For this exercise, copy out each line of the material below that includes "August".

*** Opening Given information ***

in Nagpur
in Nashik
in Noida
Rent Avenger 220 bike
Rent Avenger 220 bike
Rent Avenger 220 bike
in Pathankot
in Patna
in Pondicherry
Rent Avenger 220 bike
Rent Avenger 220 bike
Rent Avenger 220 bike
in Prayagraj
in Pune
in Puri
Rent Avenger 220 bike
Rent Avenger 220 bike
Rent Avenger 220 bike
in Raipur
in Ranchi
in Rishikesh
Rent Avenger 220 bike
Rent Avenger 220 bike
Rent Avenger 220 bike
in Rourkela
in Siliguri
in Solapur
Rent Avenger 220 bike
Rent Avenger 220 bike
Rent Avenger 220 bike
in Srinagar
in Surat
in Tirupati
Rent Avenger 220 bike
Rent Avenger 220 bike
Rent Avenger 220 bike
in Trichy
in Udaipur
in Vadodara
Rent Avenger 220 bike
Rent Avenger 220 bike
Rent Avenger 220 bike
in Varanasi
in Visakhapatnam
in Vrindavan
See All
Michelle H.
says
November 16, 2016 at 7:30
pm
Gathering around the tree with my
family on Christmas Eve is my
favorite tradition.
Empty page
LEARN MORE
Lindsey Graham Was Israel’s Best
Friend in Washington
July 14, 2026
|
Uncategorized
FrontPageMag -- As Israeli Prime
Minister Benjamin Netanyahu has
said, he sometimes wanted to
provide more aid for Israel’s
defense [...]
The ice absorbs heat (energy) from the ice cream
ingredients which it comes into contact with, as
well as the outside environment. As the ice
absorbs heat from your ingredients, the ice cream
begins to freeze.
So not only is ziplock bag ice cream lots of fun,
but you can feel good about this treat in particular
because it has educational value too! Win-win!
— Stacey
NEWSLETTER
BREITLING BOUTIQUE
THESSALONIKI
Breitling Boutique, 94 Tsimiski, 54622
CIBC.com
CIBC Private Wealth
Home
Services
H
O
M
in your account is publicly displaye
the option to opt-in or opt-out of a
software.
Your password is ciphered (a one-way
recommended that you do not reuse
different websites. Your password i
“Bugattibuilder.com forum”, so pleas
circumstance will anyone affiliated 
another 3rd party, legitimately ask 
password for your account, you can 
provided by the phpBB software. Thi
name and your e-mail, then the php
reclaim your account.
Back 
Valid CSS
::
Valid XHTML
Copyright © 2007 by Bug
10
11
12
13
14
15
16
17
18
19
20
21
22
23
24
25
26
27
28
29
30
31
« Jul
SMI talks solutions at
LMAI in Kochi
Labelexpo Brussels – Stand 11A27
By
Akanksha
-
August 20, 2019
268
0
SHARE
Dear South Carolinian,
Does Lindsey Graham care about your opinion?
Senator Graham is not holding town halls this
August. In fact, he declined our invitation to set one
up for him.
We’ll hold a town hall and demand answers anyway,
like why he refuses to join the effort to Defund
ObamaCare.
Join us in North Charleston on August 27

*** Closing Given information ***

Solution.
August 20, 2019
August. In fact, he declined our invitation to set one
Join us in North Charleston on August 27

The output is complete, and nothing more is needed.